EnlightenBio on Genomenon’s Automated Genomic Search Engine

Figure 2: Mutation EGFR p.C797S graphed as the number of citations per year (log scale). Each bubble represents a single article with the bubble size reflecting its relevance to genomic medicine (as determined by a quantification algorithm).


EnlightenBio on Genomenon’s Automated Genomic Search Engine

Figure 3: Mastermind software screenshot highlighting the references identifying the EGFR p.C797S variant.

An upward trend toward constitutional diseases in parallel to ongoing cancer research

The EGFR p.C797S mutation is an excellent example of the current direction of genomic research focusing on cancer, precision therapies, and drug resistance mechanisms. However, many of the variants experiencing a similar burst in citations within the last few years are found to be involved in constitutional diseases (generally defined as pathological lesions whose etiology depends to a significant degree upon the action of genetic factors), particularly Alzheimer disease/dementia and Parkinson’s disease.

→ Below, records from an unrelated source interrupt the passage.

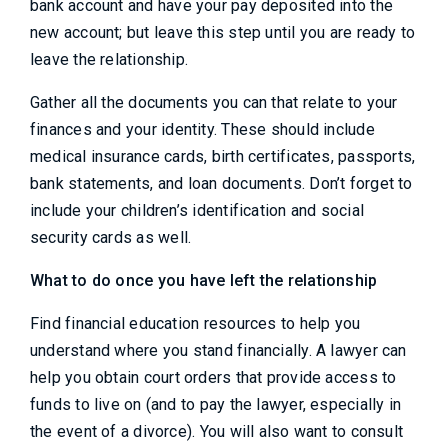
bank account and have your pay deposited into the
new account; but leave this step until you are ready to
leave the relationship.
Gather all the documents you can that relate to your
finances and your identity. These should include
medical insurance cards, birth certificates, passports,
bank statements, and loan documents. Don’t forget to
include your children’s identification and social
security cards as well.
What to do once you have left the relationship
Find financial education resources to help you
understand where you stand financially. A lawyer can
help you obtain court orders that provide access to
funds to live on (and to pay the lawyer, especially in
the event of a divorce). You will also want to consult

Genes and variants identified with greatly increased presence in the genomic literature include:

  • With an increasing focus on neurodegenerative disease, neuropsychiatric, and other disorders:
    • PARK2VPS35, and SNCA: variants in three genes implicated in the pathogenesis of Parkinson’s disease
    • MAPT and TREM2: variants in genes implicated in the risk for and prognosis of Alzheimer disease
    • NUDT15 R139C: a variant associated with thiopurine-induced hair loss and leukopenia in the treatment of inflammatory bowel disease (Kakuta et al.,2016).
    • SLC10A1 S267F: a variant associated with a decreased risk of cirrhosis and hepatocellular carcinoma in patients with chronic hepatitis B infection (Hu et al., 2016)
  • Other notable variants, some of which are associated with cancer, include:
    • RAD51 G151D: a variant associated with a novel hyper-recombination phenotype and resistance to select DNA damaging agents (Marsden et al., 2016)
    • MITF E318K: a germ-line variant associated with an increased risk of developing melanoma (Potrony et al., 2016)
    • SF3B1 K700E: a variant associated with impaired erythropoiesis in myelodysplastic syndrome (Obeng et al., 2016)

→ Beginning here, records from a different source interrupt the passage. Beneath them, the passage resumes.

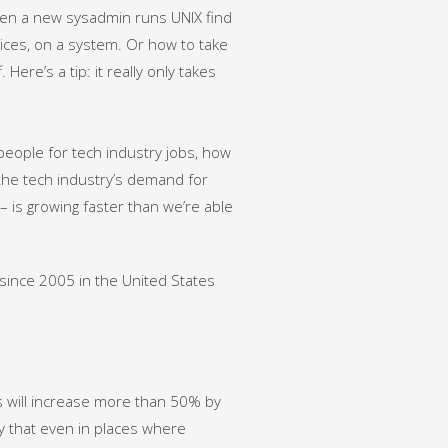
when a new sysadmin runs UNIX find
vices, on a system. Or how to take
ere’s a tip: it really only takes
ht people for tech industry jobs, how
the tech industry’s demand for
– is growing faster than we’re able
since 2005 in the United States
 will increase more than 50% by
y that even in places where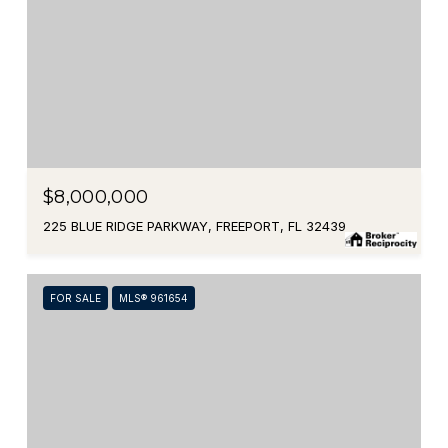
$8,000,000
225 BLUE RIDGE PARKWAY, FREEPORT, FL 32439
FOR SALE
MLS® 961654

Genomenon, through the use of its Mastermind database, was able to demonstrate how the genomic literature has been changing over the recent years, from the consistency of research involving widely known variants such as BRAF p.V600E to the substantial bursts of research describing newly discovered variants. Furthermore, it’s clear that the current field of genomic research is skewed toward cancer research with a recent focus on the development of targeted therapeutics. However, while cancer research seems to dominate, the recent trend towards increased publication of variants affecting constitutional diseases such as Alzheimer and Parkinson’s diseases may foreshadow the emergence of personalized therapies for treatment of such diseases.